Exercise goal: If you see a picture in the data below, omit it and copy the rest exactly.
--- Excerpted data ---
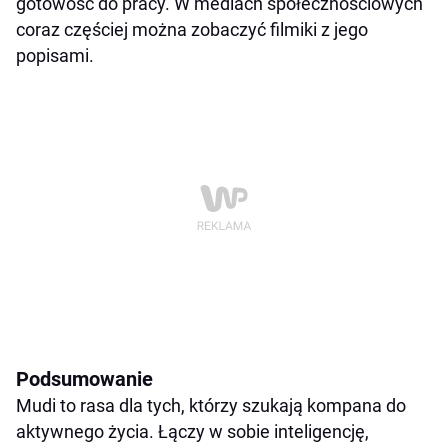
gotowość do pracy. W mediach społecznościowych
coraz częściej można zobaczyć filmiki z jego
popisami.
Podsumowanie
Mudi to rasa dla tych, którzy szukają kompana do
aktywnego życia. Łączy w sobie inteligencję,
---
Answer for the task:
gotowość do pracy. W mediach społecznościowych
coraz częściej można zobaczyć filmiki z jego
popisami.
Podsumowanie
Mudi to rasa dla tych, którzy szukają kompana do
aktywnego życia. Łączy w sobie inteligencję,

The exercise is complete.